La plongée dans le fantastique se fait par petits paliers qui permettent à tous d’être bien dans un genre qui a longtemps été mal aimé, mais si surtout, apporte une structure et un rythme à l’œuvre, une construction solide.
J’ai beaucoup, beaucoup aimé K que j’ai rebaptisée Kateryna parce qu’une initiale, c’est dur pour ma voix intérieure d’angliciste. Des deux sœurs, c’est elle la moins armée, la moins portée à l’action et à l’héroïsme. Elle résiste avec ses moyens, presque par nécessité, mais la rencontré avec l’homme au hameau va la forcer à être plus pro active.
Au début, j’ai pensé que sa résistance serait le résultat de la part fantastique, et ça aurait été peu utile pour nous lecteurs - ici, je dois préciser que je lis pour apprendre des modes de vie, des idées, des moyens, bref obtenir des expériences auxquelles je n’ai pas accès puisque la vie de chacun est limitée - mais finalement K et Alexandra finissent par nous donner des solutions très concrètes.
Je suis infiniment reconaissante à l’autrice de partager sa culture avec son lectorat.

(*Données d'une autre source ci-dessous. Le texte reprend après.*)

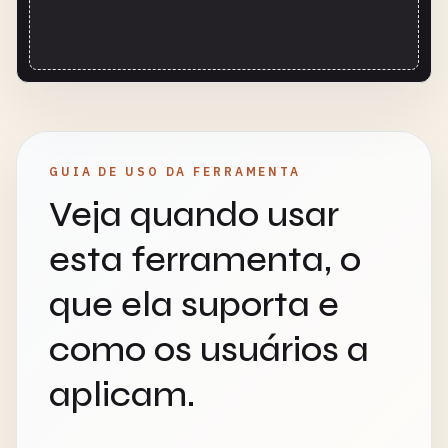
GUIA DE USO DA FERRAMENTA
Veja quando usar
esta ferramenta, o
que ela suporta e
como os usuários a
aplicam.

Il est indispensable de lire avec une tablette ou un autre accès à internet à portéede main (une bibliothèque fait faire l’affaire si elle est assez riche en ouvrages sur l’Ukraine mais en France hum... j’ai des doutes) pour aller voir les paysages mais aussi les œuvres citées que ce soit les "modestes" poupées Motanka dont on peut voir la fabrication en vidéo, ou les tableaux des grands artistes, écouter des chants ou les mandoura. Ne passez pas à côté de ces belles découvertes.
Bon, L’Archiviste n’est pas exempt de défauts, le chapitre 49 est aussi bon stylistiquement que tout le reste mais j’aurais préféré ne pas le lire : le chapitre 48 clos très bien l’ouvrage. Le long du roman, on saisit ce dont est capable un gouvernement qui veut éteindre une culture et l’espoir qu’elle représente*. L’imagination ainsi préparée du lecteur n’a donc pas besoin de ce tout dernier chapitre.
*Je peine encore à comprendre comment on peut continuer à penser que c’est une politique efficace et s’obstiner à la mettre en place. Pour moi, l’annihilation est une politique de faibles, c’est le plaisir des enfants que de détruire, tel les châteaux de sable sur la plage, ce qu’ils ne sont pas capables de créer eux-mêmes.